Review of Mr. Campion’s complaint reveals that the majority of relief requested is damages; attorney fees; disgorgement of money, interest, charges, fees and costs that Defendants collected from class members in garnishment proceedings; and penalties. He also seeks a declaratory judgment that Defendants’ practices violate the FDCPA and or the WCPA, and permanent injunctions under the WCPA, Wash. Rev.Code § 19.86.090, prohibiting Defendants from attempting to collect unauthorized garnishment fees and costs and from collecting funds without first obtaining a garnishment judgment. However, these appear to the Court to be secondary to the money damages. Accordingly, Mr. Campion’s motion for certification of a class action under Fed.R.Civ.P. 23(b)(2) is DENIED.
4. Conclusion
Plaintiffs have met their burden of proving that the Affidavit Class satisfies the requirements of Fed.R.Civ.P. 23(a) and (b)(3) with respect to the following common questions
(1) Whether the affidavits sent to the class members in support of writs of garnishment misrepresented the “legal status” of unawarded attorney fees and costs by describing them as “judgment” amounts;
(2) Whether the writs concerned obligations incurred for personal, family, or household purposes and not for business purposes;
(3) Whether the affidavits were delivered to the debtor class members; and
(4) Whether the affidavits were sent within the statute of limitations period for the FDCPA, WCAA and WCPA.
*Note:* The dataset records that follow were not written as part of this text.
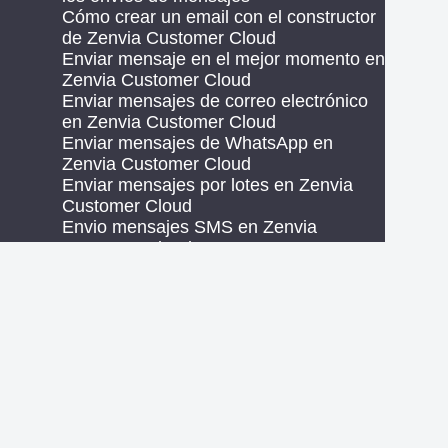
Cómo crear un email con el constructor
de Zenvia Customer Cloud
Enviar mensaje en el mejor momento en
Zenvia Customer Cloud
Enviar mensajes de correo electrónico
en Zenvia Customer Cloud
Enviar mensajes de WhatsApp en
Zenvia Customer Cloud
Enviar mensajes por lotes en Zenvia
Customer Cloud
Envio mensajes SMS en Zenvia
Customer Cloud
Optimizar el contenido de envíos de
mensajes con IA
Volver a enganchar la base de
contactos en Zenvia Customer Cloud
Transferir contactos a atención de
ventas en el envío de WhatsApp
Transferir contactos a atención de
soporte en el envío de correo
electrónico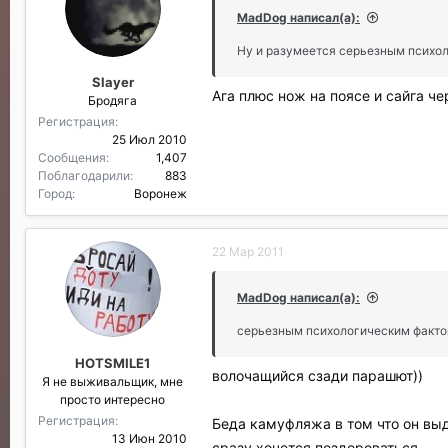
MadDog написал(а):
Ну и разумеется серьезным психол
Slayer
Ага плюс нож на поясе и сайга че
Бродяга
Регистрация
25 Июл 2010
Сообщения
1,407
Поблагодарили
883
Город
Воронеж
22 Мар 2011
MadDog написал(а):
серьезным психологическим факто
HOTSMILE1
волочащийся сзади парашют))
Я не выживальщик, мне
просто интересно
Регистрация
Беда камуфляжа в том что он выде
13 Июн 2010
сразу хочется поздороваться.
Accordingly, for the reasons set forth herein and on the record,
IT IS HEREBY ORDERED:
1. Defendant Miller’s Motion to Dismiss Based Upon Lack of Standing, (Ct.Rec.113), is DENIED.
2. Plaintiffs Motion to Extend Time for Filing Part of Plaintiffs Reply to Defendants’ Materials In opposition to Class Certification, (Ct.Rec.132), is GRANTED.
3. Plaintiffs’ Motion for Leave to File Over-Length Brief Re Reply to Class Certification, (Ct.Ree.135), is GRANTED.
4. Plaintiffs Motion to Strike Affidavit of Paul A. Billberg, (Ct.Rec.130), is GRANTED in part and DENIED in part, as set forth herein.
5. Plaintiffs Motion for Class Certification, (Ct.Rec.64), is DENIED as moot. Plaintiffs Revised Motion for Class Certification, (Ct.Rec.105), is DENIED in part and GRANTED in part as is set forth herein.
No later than March 30, 2001, Plaintiffs shall file with the Court a proposed notice and distribution plan that provides to the Affidavit Class members the best notice practicable under the circumstances. The notice and plan shall comply with the requirements of Fed.R.Civ.P. 23(c)(2). Following Court approval, Plaintiffs shall distribute the notice to the Affidavit Class members in accordance with the distribution plan.
6. The District Court Executive shall send a notice to the parties setting a scheduling conference in this matter.
IT IS SO ORDERED. The District Court Executive is directed to:
1. Enter this Order;
2. Provide copies to counsel; and
*6793. Set a scheduling conference in this matter.

. The Court recognizes Plaintiffs’ assertion that Mr. Billberg’s figure is improper because it sets forth the net worth of Defendant CBS's collection department, rather than the net worth of Defendant CBS as a whole. Nonetheless, the *671figure is useful as a low end value for Defendant CBS’s net worth.

. In a suit brought by an individual, the FDCPA permits recovery of actual damages, discretionary damages up to $1,000, and costs and attorney's fees. See 15 U.S.C. § 1692k.